Athletics: Palmer slogs out half-marathon win

Merryn Johnston
Merryn Johnston
A hard slog was how Jason Palmer described his victory in yesterday's Otago half-marathon championships in Balclutha.

Palmer (26), a coach and fitness trainer based in Wanaka, cut out the course in 1hr 13min 27sec, to clinch his first Otago senior title.

But he was quick to dispel any idea of the course as being easy, despite its downhill nature.

"There's still plenty of pinches in it to keep you honest," he said.

"It doesn't get any easier after the [Balclutha] bridge, especially when you have to grind it out up the hill to the finish."

Palmer, who earlier this yearfinished second in the men's 20-29 age-group in the Challenge Wanaka iron man, had focused his training on next year's New Zealand Ironman in Taupo and had concentrated more on his biking and swimming in recent months.

He was keen to find out where his running rated.

He mixed it up with Southland middle-distance champion Glen Ballam over the first 5km, passing through the mark in 16min 20sec.

"I had to go out hard to try and put Glen off," he commented.

With Ballam dropping off the pace soon after, Palmer held a handy 1min 23sec lead at the halfway point.

Another Invercargill-based runner, Lee Moreton, had come through and was challenging Ballam for second place.

At the 15km mark, Palmer held a 2min 1sec lead over Moreton, 22sec ahead of Ballam, who faced a growing challenge from Dunedin's Ant Rodger.

With Palmer crossing to record a comfortable victory, the race for the minor places intensified. Moreton secured second in 1hr 16min 4sec and Rodger third in 1hr 17min 27sec.

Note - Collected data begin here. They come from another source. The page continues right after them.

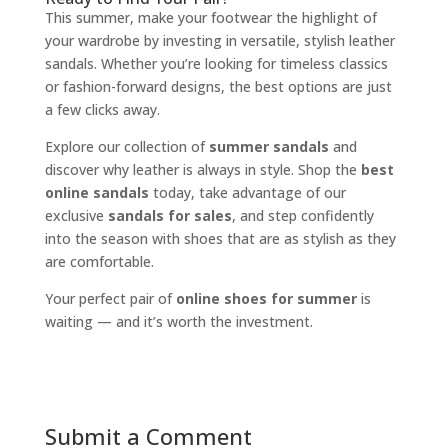
This summer, make your footwear the highlight of
your wardrobe by investing in versatile, stylish leather
sandals. Whether you’re looking for timeless classics
or fashion-forward designs, the best options are just
a few clicks away.
Explore our collection of
summer sandals
and
discover why leather is always in style. Shop the
best
online sandals
today, take advantage of our
exclusive
sandals for sales
, and step confidently
into the season with shoes that are as stylish as they
are comfortable.
Your perfect pair of
online shoes for summer
is
waiting — and it’s worth the investment.
Submit a Comment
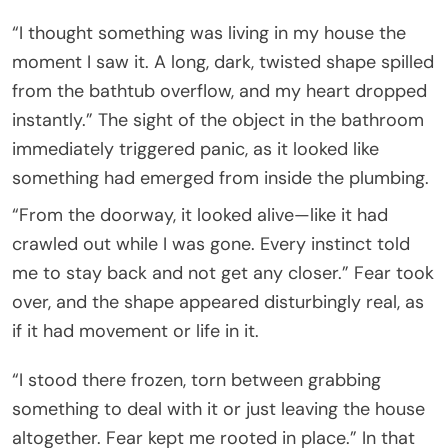
“I thought something was living in my house the
moment I saw it. A long, dark, twisted shape spilled
from the bathtub overflow, and my heart dropped
instantly.” The sight of the object in the bathroom
immediately triggered panic, as it looked like
something had emerged from inside the plumbing.
“From the doorway, it looked alive—like it had
crawled out while I was gone. Every instinct told
me to stay back and not get any closer.” Fear took
over, and the shape appeared disturbingly real, as
if it had movement or life in it.
“I stood there frozen, torn between grabbing
something to deal with it or just leaving the house
altogether. Fear kept me rooted in place.” In that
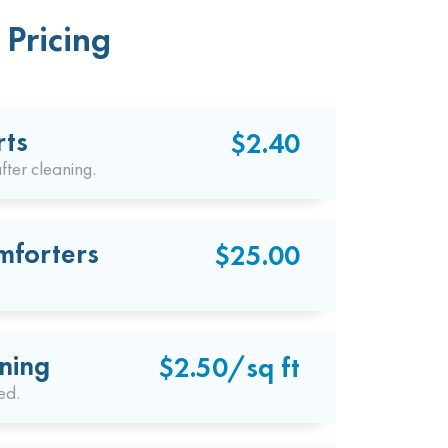
Pricing
rts
$2.40
fter cleaning.
mforters
$25.00
ning
$2.50/sq ft
ed.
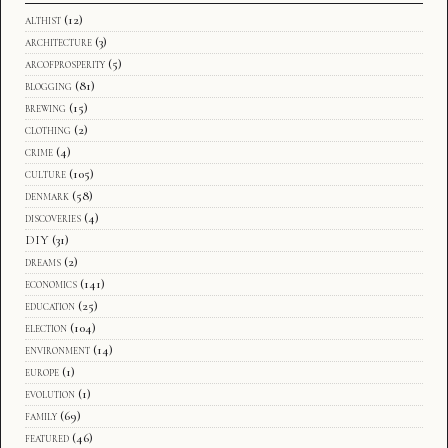
althist
(12)
architecture
(3)
arcofprosperity
(5)
blogging
(81)
brewing
(15)
clothing
(2)
crime
(4)
culture
(105)
denmark
(58)
discoveries
(4)
DIY
(31)
dreams
(2)
economics
(141)
education
(25)
election
(104)
environment
(14)
europe
(1)
evolution
(1)
family
(69)
featured
(46)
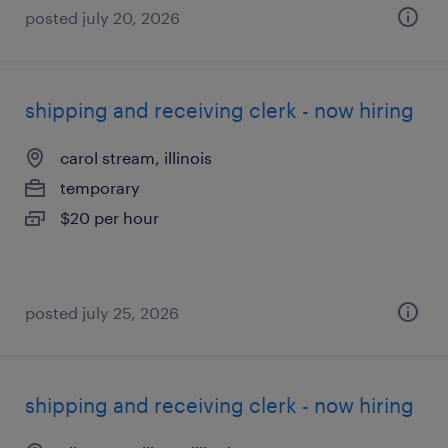
posted july 20, 2026
shipping and receiving clerk - now hiring
carol stream, illinois
temporary
$20 per hour
posted july 25, 2026
shipping and receiving clerk - now hiring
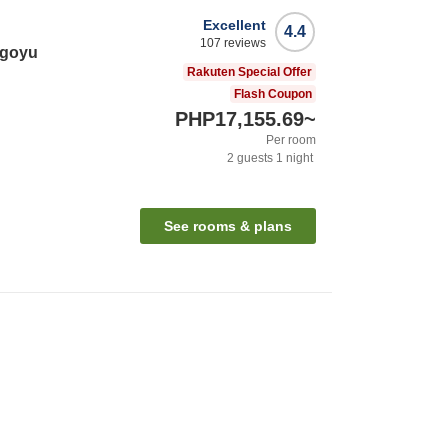
Excellent
4.4
107
reviews
agoyu
Rakuten Special Offer
Flash Coupon
PHP17,155.69
~
Per room
2
guests
1
night
See rooms & plans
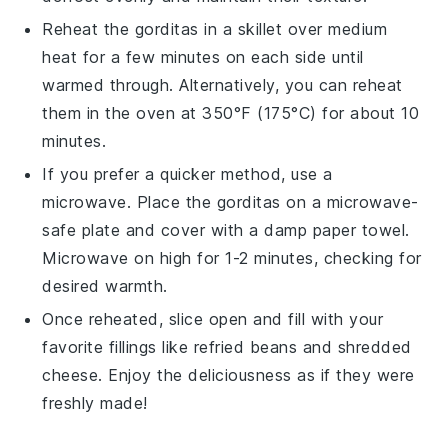
Reheat the
gorditas
in a skillet over medium
heat for a few minutes on each side until
warmed through. Alternatively, you can reheat
them in the oven at 350°F (175°C) for about 10
minutes.
If you prefer a quicker method, use a
microwave. Place the
gorditas
on a microwave-
safe plate and cover with a damp paper towel.
Microwave on high for 1-2 minutes, checking for
desired warmth.
Once reheated, slice open and fill with your
favorite fillings like
refried beans
and
shredded
cheese
. Enjoy the deliciousness as if they were
freshly made!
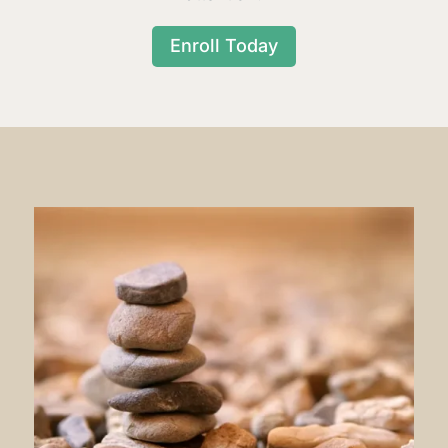
Enroll Today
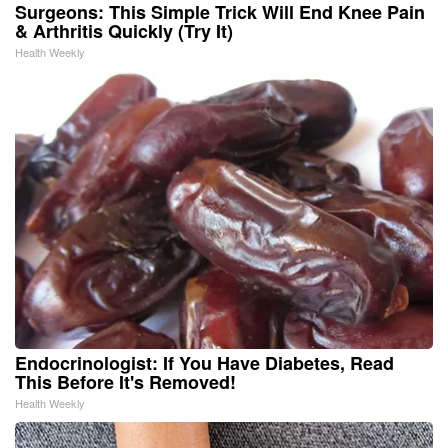
Surgeons: This Simple Trick Will End Knee Pain
& Arthritis Quickly (Try It)
Health Weekly
Endocrinologist: If You Have Diabetes, Read
This Before It's Removed!
Health Weekly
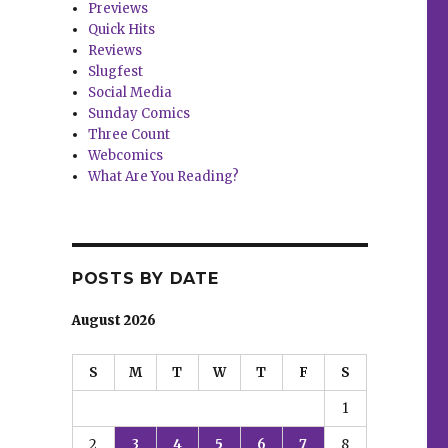
Previews
Quick Hits
Reviews
Slugfest
Social Media
Sunday Comics
Three Count
Webcomics
What Are You Reading?
POSTS BY DATE
August 2026
S
M
T
W
T
F
S
1
2
3
4
5
6
7
8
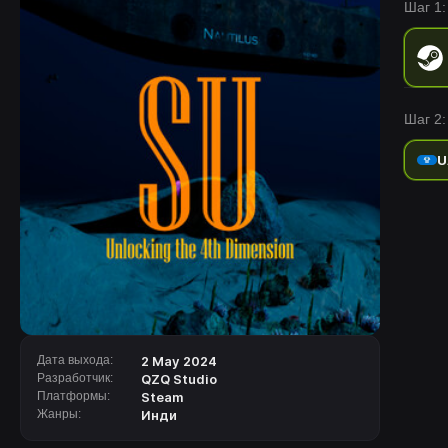
Шаг 1:
secrets
Шаг 2:
U
Дата выхода:
2 May 2024
Разработчик:
QZQ Studio
Платформы:
Steam
Жанры:
Инди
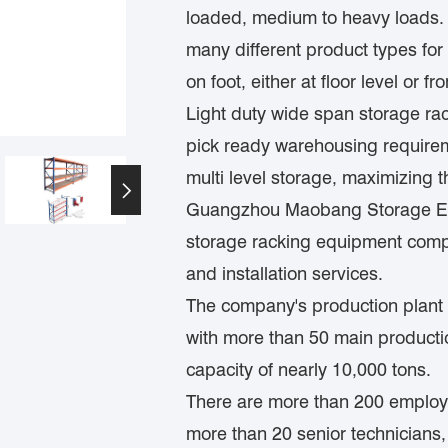
loaded, medium to heavy loads. It
many different product types fo
on foot, either at floor level or
Light duty wide span storage ra
pick ready warehousing requiremen
multi level storage, maximizing th

Guangzhou Maobang Storage Equ
storage racking equipment compa
and installation services.
The company's production plant 
with more than 50 main product
capacity of nearly 10,000 tons.
There are more than 200 employe
more than 20 senior technicians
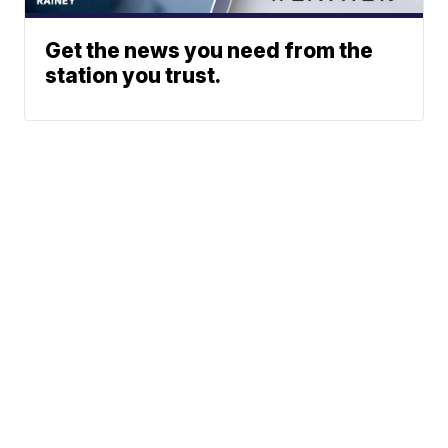
Get the news you need from the
station you trust.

Wanaka secondary school teacher Merryn Johnston made her trip to Balclutha worthwhile when she won the open women's section in 1hr 28min 4sec, having battled all the way with Dunedin's Sue Cuthbert, who finished 40sec behind. Maria Sleeman (Dunedin) was third, in 1hr 33min 21sec.

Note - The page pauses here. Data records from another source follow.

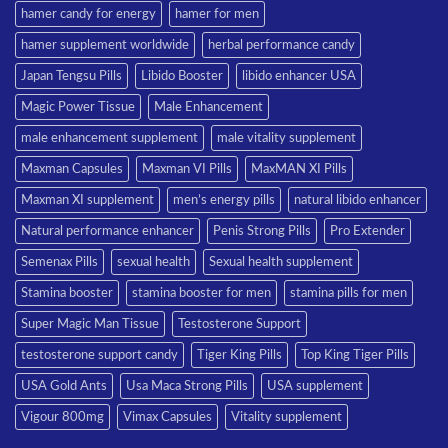
hamer candy for energy
hamer for men
hamer supplement worldwide
herbal performance candy
Japan Tengsu Pills
Libido Booster
libido enhancer USA
Magic Power Tissue
Male Enhancement
male enhancement supplement
male vitality supplement
Maxman Capsules
Maxman VI Pills
MaxMAN XI Pills
Maxman XI supplement
men’s energy pills
natural libido enhancer
Natural performance enhancer
Penis Strong Pills
Pro Extender
Semenax Pills
sexual health
Sexual health supplement
Stamina booster
stamina booster for men
stamina pills for men
Super Magic Man Tissue
Testosterone Support
testosterone support candy
Tiger King Pills
Top King Tiger Pills
USA Gold Ants
Usa Maca Strong Pills
USA supplement
Vigour 800mg
Vimax Capsules
Vitality supplement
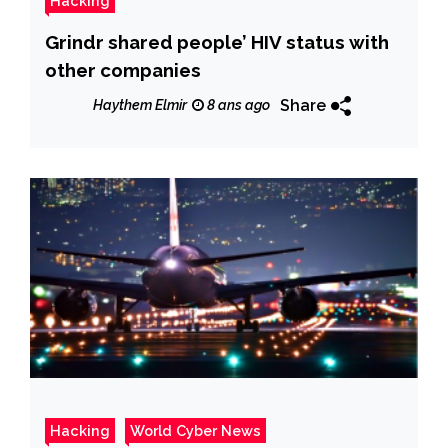
Hacking
Grindr shared people’ HIV status with
other companies
Share
Haythem Elmir
8 ans ago
Hacking
World Cyber News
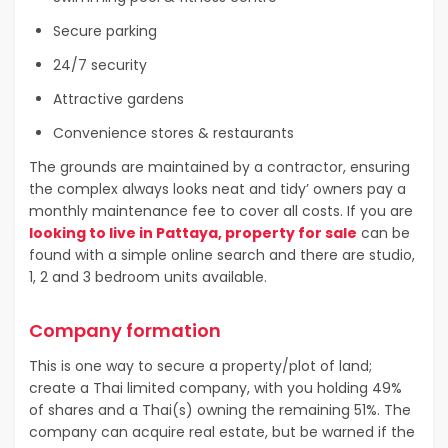
Secure parking
24/7 security
Attractive gardens
Convenience stores & restaurants
The grounds are maintained by a contractor, ensuring
the complex always looks neat and tidy’ owners pay a
monthly maintenance fee to cover all costs. If you are
looking to live in Pattaya, property for sale
can be
found with a simple online search and there are studio,
1, 2 and 3 bedroom units available.
Company formation
This is one way to secure a property/plot of land;
create a Thai limited company, with you holding 49%
of shares and a Thai(s) owning the remaining 51%. The
company can acquire real estate, but be warned if the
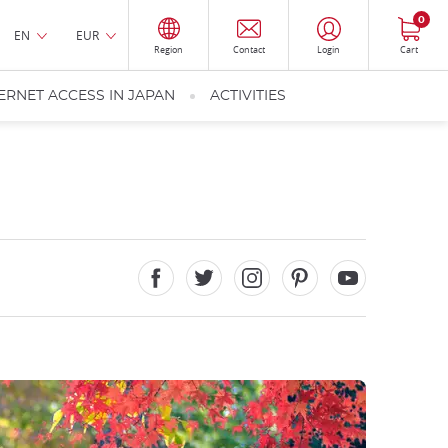
0
EN
EUR
Region
Contact
Login
Cart
ERNET ACCESS IN JAPAN
ACTIVITIES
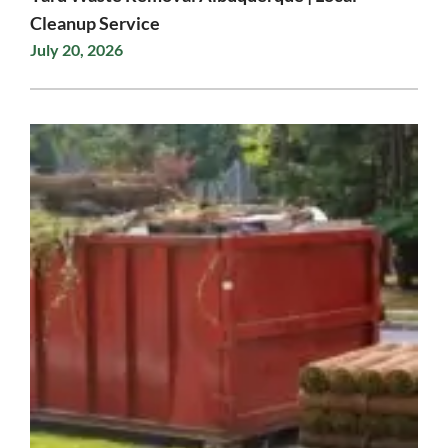
Cleanup Service
July 20, 2026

Johnston and Cuthbert swapped the early lead, until Cuthbert made a break at the halfway stage and maintained a lead that never exceeded 100m until the 15km mark. Johnston then retook the lead and held it to the finish.

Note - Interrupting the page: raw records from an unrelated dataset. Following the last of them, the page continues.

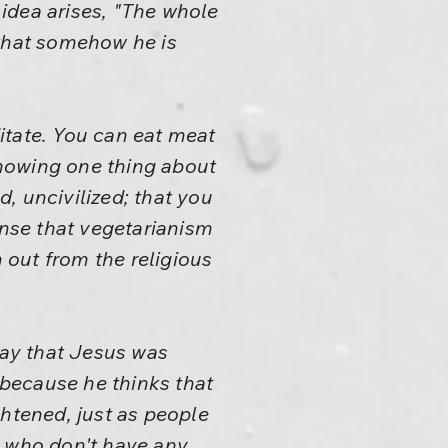
 idea arises, "The whole
 that somehow he is
itate. You can eat meat
 showing one thing about
d, uncivilized; that you
ense that vegetarianism
n out from the religious
ay that Jesus was
 because he thinks that
tened, just as people
e who don't have any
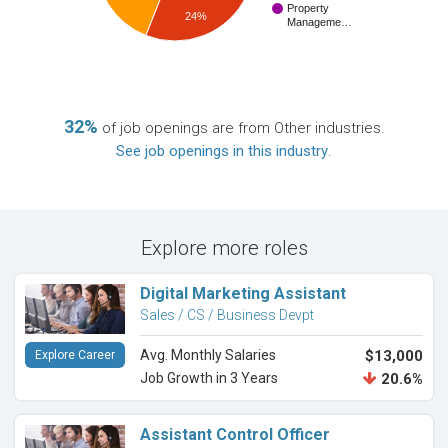
Property
24%
Manageme…
32%
of job openings are from Other industries.
See job openings in this industry
.
Explore more roles
Digital Marketing Assistant
Sales / CS / Business Devpt
Avg. Monthly Salaries
$13,000
Explore Career
Job Growth in 3 Years
20.6%
Assistant Control Officer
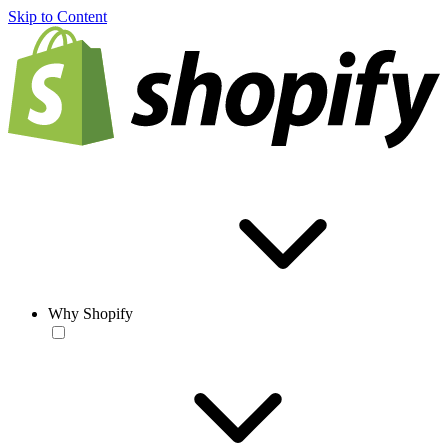
Skip to Content
Why Shopify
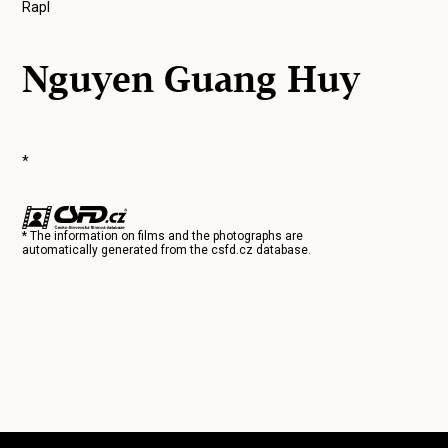
Rapl
Nguyen Guang Huy
*
* The information on films and the photographs are
automatically generated from the
csfd.cz
database.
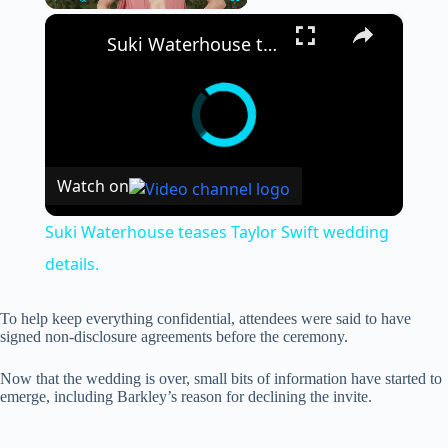
×
Play
Unmute
Fullscreen
Suki Waterhouse teases Taylor Swift wedding details.
Watch on
Suki Waterhouse teases Taylor Swift wedding
details.
To help keep everything confidential, attendees were said to have
signed non-disclosure agreements before the ceremony.
Now that the wedding is over, small bits of information have started to
emerge, including Barkley’s reason for declining the invite.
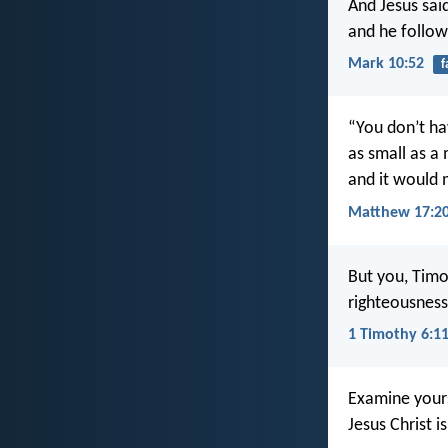
And Jesus sai
and he follow
Mark 10:52
f
“You don’t hav
as small as a
and it would 
Matthew 17:2
But you, Timo
righteousness 
1 Timothy 6:1
Examine yours
Jesus Christ i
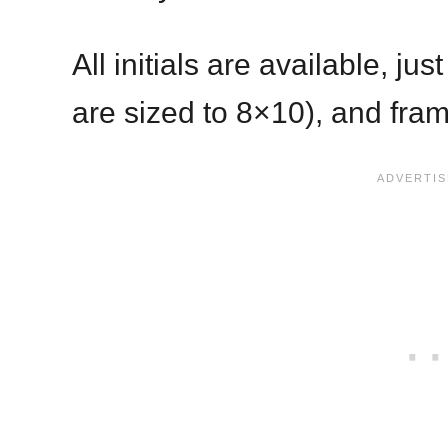
All initials are available, ju
are sized to 8×10), and fra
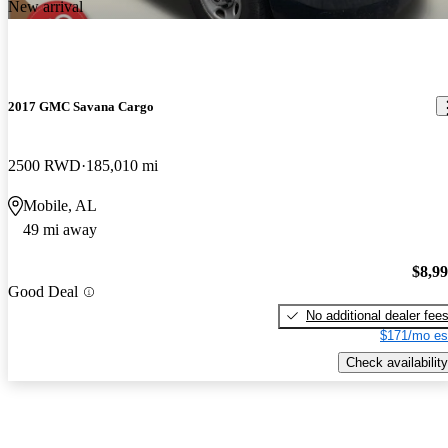
New arrival
2017 GMC Savana Cargo
2500 RWD
185,010 mi
Mobile, AL
49 mi away
$8,9
Good Deal
No additional dealer fee
$171/mo es
Check availability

Johnston said the run was about getting herself out of the depths of a Central Otago winter, and testing an Achilles injury that has kept her out of the sport for the past 12 months.

"It's too easy to sink into the couch and stay there," she said.

Because Johnston is not a registered runner with the Otago centre, the open women's title was awarded to Cuthbert.

Timaru-based middle-distance athlete Kelly Palmer won the associated 10km road race in 37min 14sec, well clear of the first male home, Dunedin's Joe Beamish, who cut the course out in 39min 22sec.

Local Balclutha resident Donna Pettitt was the first of the walkers home, taking 1hr 3min 5sec to complete the 10km course.